Task statement:
Starting with the first line of the data below, copy each line up to and including the one containing "Michigan State University". Pictures stay out.

Data entries:
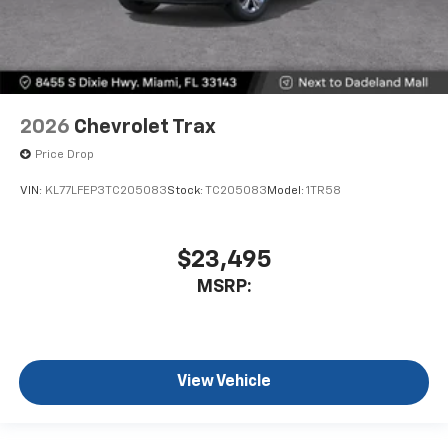
2026
Chevrolet Trax
Price Drop
VIN:
KL77LFEP3TC205083
Stock:
TC205083
Model:
1TR58
$23,495
MSRP:
View Vehicle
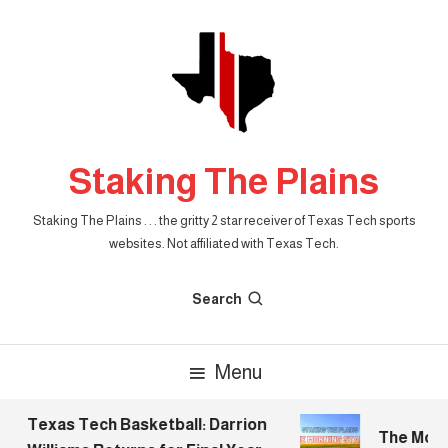
Skip
To
Content
Staking The Plains
Staking The Plains . . . the gritty 2 star receiver of Texas Tech sports
websites. Not affiliated with Texas Tech.
Search
Menu
Texas Tech Basketball: Darrion
The Mornin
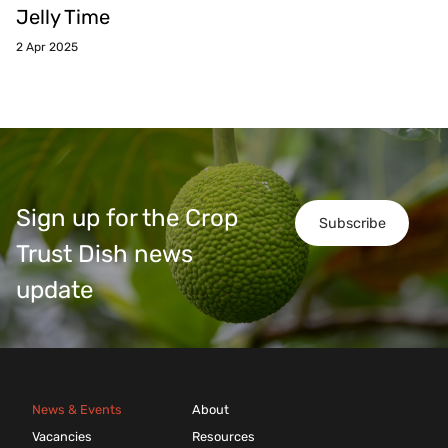
Jelly Time
2 Apr 2025
Sign up for the Crop
Subscribe
Trust Dish news
update
News & Events
About
Vacancies
Resources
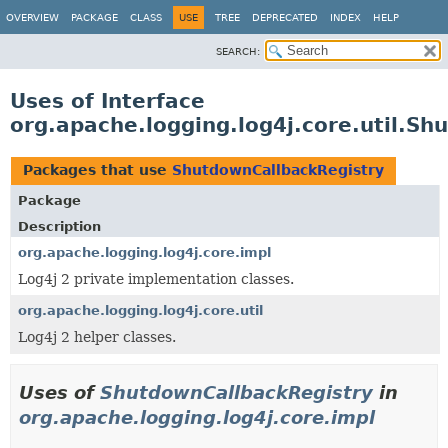
OVERVIEW
PACKAGE
CLASS
USE
TREE
DEPRECATED
INDEX
HELP
SEARCH:
Uses of Interface
org.apache.logging.log4j.core.util.S
Packages that use
ShutdownCallbackRegistry
Package
Description
org.apache.logging.log4j.core.impl
Log4j 2 private implementation classes.
org.apache.logging.log4j.core.util
Log4j 2 helper classes.
Uses of
ShutdownCallbackRegistry
in
org.apache.logging.log4j.core.impl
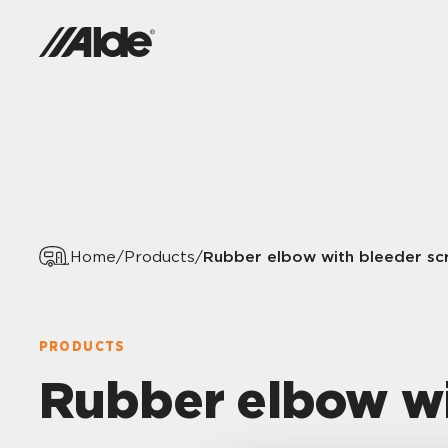
Rubber elbow with bleeder sc
Home
/
Products
/
PRODUCTS
Rubber elbow wi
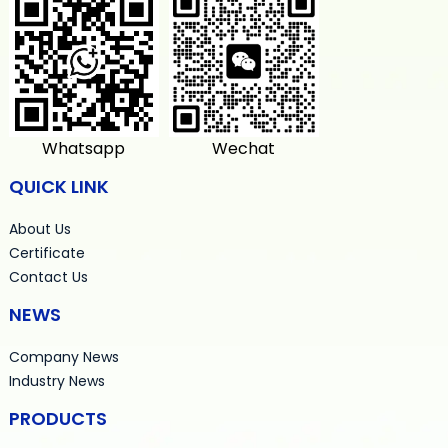
Whatsapp
Wechat
QUICK LINK
About Us
Certificate
Contact Us
NEWS
Company News
Industry News
PRODUCTS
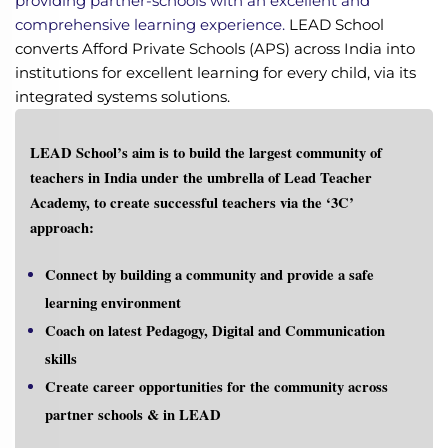
providing partner-schools with an excellent and
comprehensive learning experience
.
LEAD School
converts Afford Private Schools (APS) across India into
institutions for excellent learning for every child, via its
integrated systems solutions.
LEAD School’s aim is to
build the largest community of
teachers in India under the umbrella of Lead Teacher
Academy, to create successful teachers via the ‘3C’
approach:
Connect
by building a community and provide a safe
learning environment
Coach
on latest Pedagogy, Digital and Communication
skills
Create
career opportunities for the community across
partner schools & in LEAD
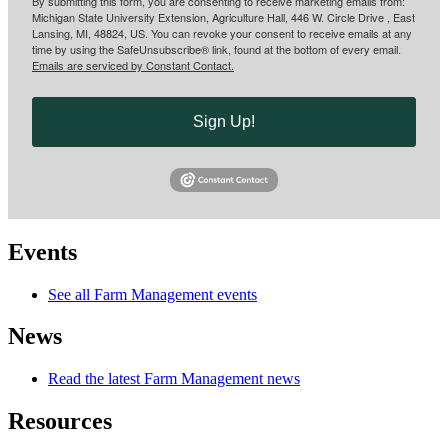
By submitting this form, you are consenting to receive marketing emails from:
Michigan State University Extension, Agriculture Hall, 446 W. Circle Drive , East
Lansing, MI, 48824, US. You can revoke your consent to receive emails at any
time by using the SafeUnsubscribe® link, found at the bottom of every email.
Emails are serviced by Constant Contact.
Sign Up!
Events
See all Farm Management events
News
Read the latest Farm Management news
Resources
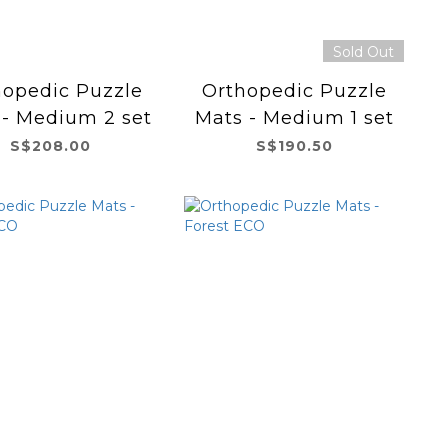
Sold Out
hopedic Puzzle
Orthopedic Puzzle
 - Medium 2 set
Mats - Medium 1 set
S$208.00
S$190.50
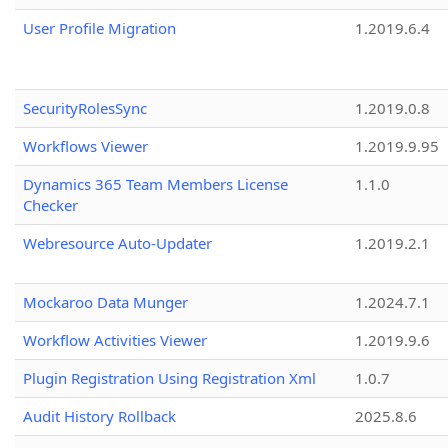
User Profile Migration
1.2019.6.4
SecurityRolesSync
1.2019.0.8
Workflows Viewer
1.2019.9.95
Dynamics 365 Team Members License
1.1.0
Checker
Webresource Auto-Updater
1.2019.2.1
Mockaroo Data Munger
1.2024.7.1
Workflow Activities Viewer
1.2019.9.6
Plugin Registration Using Registration Xml
1.0.7
Audit History Rollback
2025.8.6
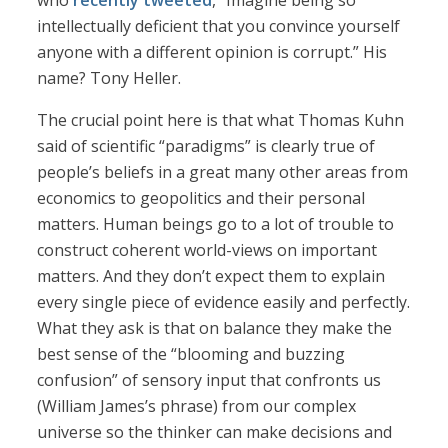
who
recently tweeted
, “Imagine being so
intellectually deficient that you convince yourself
anyone with a different opinion is corrupt.” His
name? Tony Heller.
The crucial point here is that what Thomas Kuhn
said of scientific “paradigms” is clearly true of
people’s beliefs in a great many other areas from
economics to geopolitics and their personal
matters. Human beings go to a lot of trouble to
construct coherent world-views on important
matters. And they don’t expect them to explain
every single piece of evidence easily and perfectly.
What they ask is that on balance they make the
best sense of the “blooming and buzzing
confusion” of sensory input that confronts us
(William James’s phrase) from our complex
universe so the thinker can make decisions and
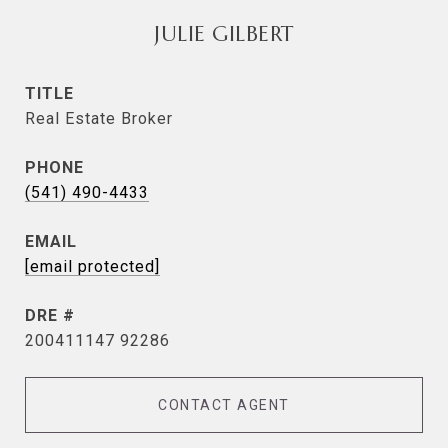
JULIE GILBERT
TITLE
Real Estate Broker
PHONE
(541) 490-4433
EMAIL
[email protected]
DRE #
200411147 92286
CONTACT AGENT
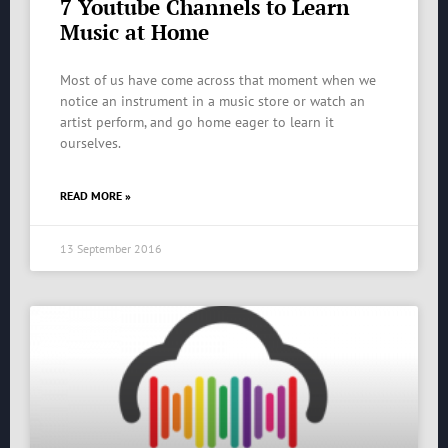
7 Youtube Channels to Learn
Music at Home
Most of us have come across that moment when we
notice an instrument in a music store or watch an
artist perform, and go home eager to learn it
ourselves.
READ MORE »
13 September 2016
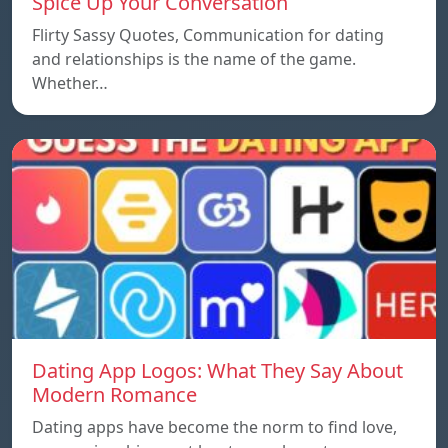
Spice Up Your Conversation
Flirty Sassy Quotes, Communication for dating
and relationships is the name of the game.
Whether…
Dating App Logos: What They Say About
Modern Romance
Dating apps have become the norm to find love,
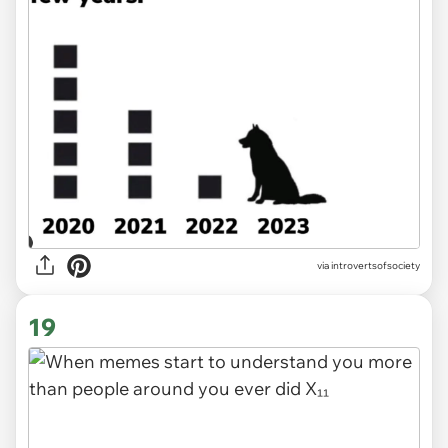
via introvertsofsociety
19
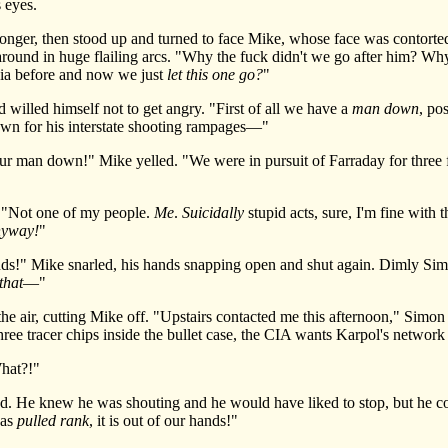
 eyes.
ger, then stood up and turned to face Mike, whose face was contorted
 around in huge flailing arcs. "Why the fuck didn't we go after him? W
nia before and now we just
let this one go?
"
lled himself not to get angry. "First of all we have a
man down
, po
own for his interstate shooting rampages—"
n down!" Mike yelled. "We were in pursuit of Farraday for three 
"Not one of my people.
Me
.
Suicidally
stupid acts, sure, I'm fine with 
nyway!
"
ds!" Mike snarled, his hands snapping open and shut again. Dimly Si
that
—"
air, cutting Mike off. "Upstairs contacted me this afternoon," Simon s
three tracer chips inside the bullet case, the CIA wants Karpol's networ
hat?!"
He knew he was shouting and he would have liked to stop, but he coul
has
pulled rank
, it is out of our hands!"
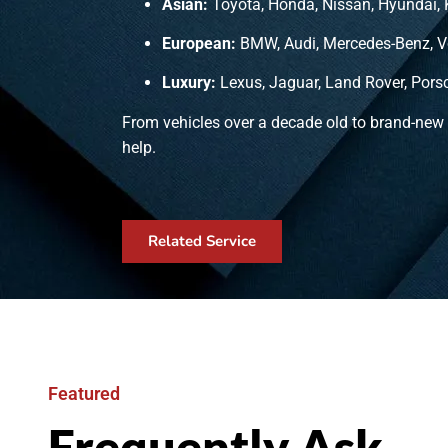
Asian:
Toyota, Honda, Nissan, Hyundai, 
European:
BMW, Audi, Mercedes-Benz, V
Luxury:
Lexus, Jaguar, Land Rover, Pors
From vehicles over a decade old to brand-new
help.
Related Service
Featured
Frequently Ask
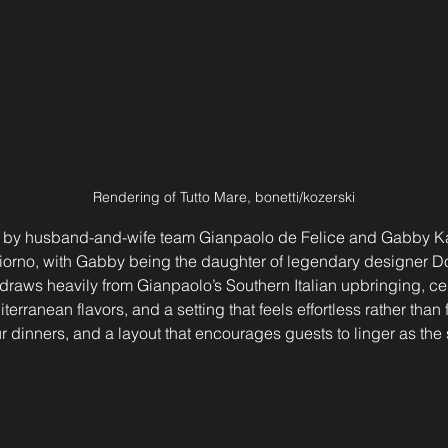
Rendering of Tutto Mare, bonetti/kozerski
ed by husband-and-wife team Gianpaolo de Felice and Gabby Ka
 Giorno, with Gabby being the daughter of legendary designer D
e draws heavily from Gianpaolo’s Southern Italian upbringing, ce
erranean flavors, and a setting that feels effortless rather than 
 dinners, and a layout that encourages guests to linger as the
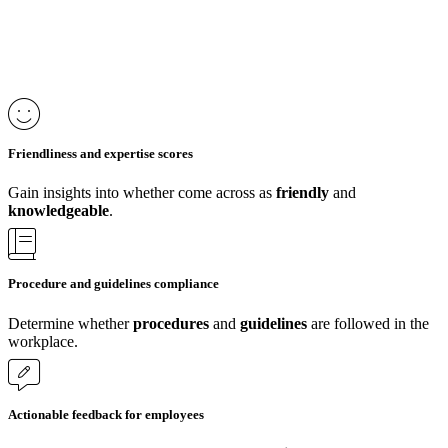
Friendliness and expertise scores
Gain insights into whether come across as
friendly
and
knowledgeable
.
Procedure and guidelines compliance
Determine whether
procedures
and
guidelines
are followed in the
workplace.
Actionable feedback for employees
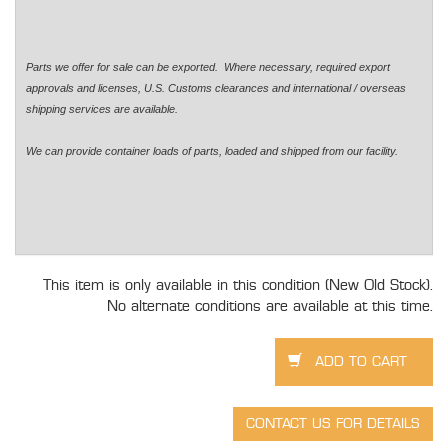
Parts we offer for sale can be exported. Where necessary, required export
approvals and licenses, U.S. Customs clearances and international / overseas
shipping services are available.
We can provide container loads of parts, loaded and shipped from our facility.
This item is only available in this condition (New Old Stock).
No alternate conditions are available at this time.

Task result:
2026
Chevrolet Trax
Price Drop
VIN:
KL77LFEP3TC205083
Stock:
TC205083
Model:
1TR58
$23,495
MSRP:
View Vehicle
Skip
To
Content
Staking The Plains
Staking The Plains . . . the gritty 2 star receiver of Texas Tech sports
websites. Not affiliated with Texas Tech.
Search
Menu
Texas Tech Basketball: Darrion
The Mornin
Jelly Time
2 Apr 2025
Sign up for the Crop
Subscribe
Trust Dish news
update
News & Events
About
Vacancies
Resources
OVERVIEW
PACKAGE
CLASS
USE
TREE
DEPRECATED
INDEX
HELP
SEARCH:
Uses of Interface
org.apache.logging.log4j.core.util.S
Packages that use
ShutdownCallbackRegistry
Package
Description
org.apache.logging.log4j.core.impl
Log4j 2 private implementation classes.
org.apache.logging.log4j.core.util
Log4j 2 helper classes.
Uses of
ShutdownCallbackRegistry
in
org.apache.logging.log4j.core.impl
Rubber elbow with bleeder sc
Home
/
Products
/
PRODUCTS
Rubber elbow wi
Whatsapp
Wechat
QUICK LINK
About Us
Certificate
Contact Us
NEWS
Company News
Industry News
PRODUCTS
providing partner-schools with an excellent and
comprehensive learning experience
.
LEAD School
converts Afford Private Schools (APS) across India into
institutions for excellent learning for every child, via its
integrated systems solutions.
LEAD School’s aim is to
build the largest community of
teachers in India under the umbrella of Lead Teacher
Academy, to create successful teachers via the ‘3C’
approach:
Connect
by building a community and provide a safe
learning environment
Coach
on latest Pedagogy, Digital and Communication
skills
Create
career opportunities for the community across
partner schools & in LEAD
By submitting this form, you are consenting to receive marketing emails from:
Michigan State University Extension, Agriculture Hall, 446 W. Circle Drive , East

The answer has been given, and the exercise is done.